The government of India conceded in the Supreme Court in July that right to privacy may be considered as a fundamental right under the Constitution but many facets relating to it cannot be put under the fundamental rights category.
The Centre had told the apex court since privacy was multifaceted, it could not be treated as a fundamental right. The contentious issue as to whether Right to Privacy was a fundamental right or not was referred to a larger bench in 2015 after the Centre had underlined the issue of two judgements delivered in 1950 and 1962 by the top court that had held it was not a fundamental right.
Right to privacy could be a fundamental right, but it could not be absolute, Attorney General K K Venugopal submitted before a nine-judge constitution bench headed by Chief Justice J S Khehar.
On the issue of Aadhaar card, Venugopal contended, “Under the MNREGA scheme, the government is giving money for the work done by people through Direct Benefit Transfer (DBT) into their bank accounts.

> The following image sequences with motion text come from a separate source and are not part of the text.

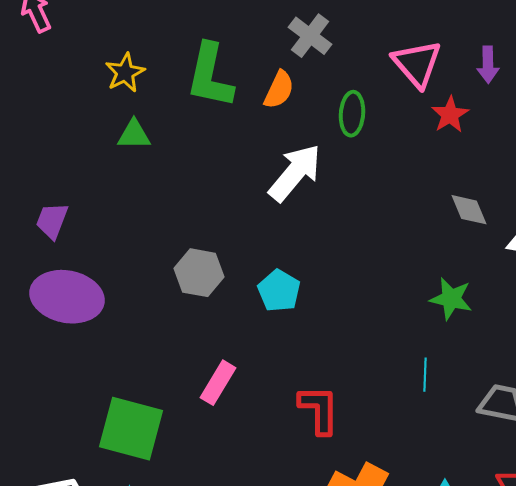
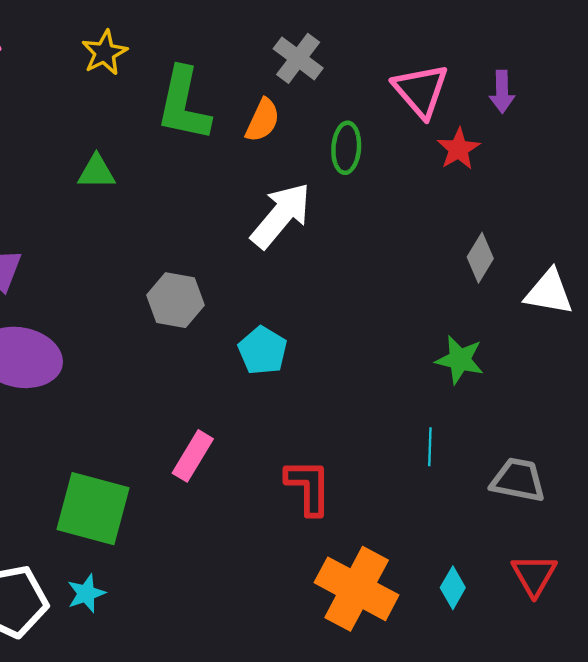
yellow star: (125, 73) -> (104, 53), moved
gray diamond: (469, 210) -> (480, 258), turned 54
gray hexagon: (199, 273) -> (176, 300), moved

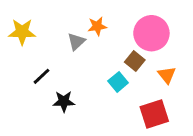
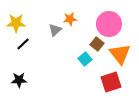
orange triangle: (167, 75) -> (120, 54), size x1.6
black line: (42, 76) -> (23, 44), moved
black star: (64, 101) -> (19, 80), moved

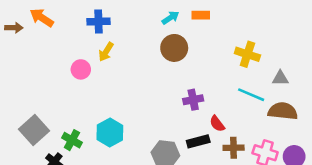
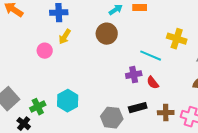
brown circle: (174, 48) -> (107, 34), moved
cyan line: (251, 95) -> (151, 56), moved
red semicircle: (217, 124) -> (153, 83), moved
green cross: (72, 140) -> (38, 107), turned 35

The money now goes directly into their bank accounts after being linked to Aadhaar which they never got earlier.”
On the other hand, Justice Nariman said, “Don’t forget the little man’s right to privacy. Everything is not Aadhaar-centric. We are going to consider all aspects and give you a comprehensive judgement for conceptual clarity of the nation.”
The Attorney General then took serious objection to the earlier statements made by the lawyers for Right to Privacy that making Aadhaar mandatory has converted India into a totalitarian state. The Supreme Court is expected to pronounce its verdict on the issue on Thursday.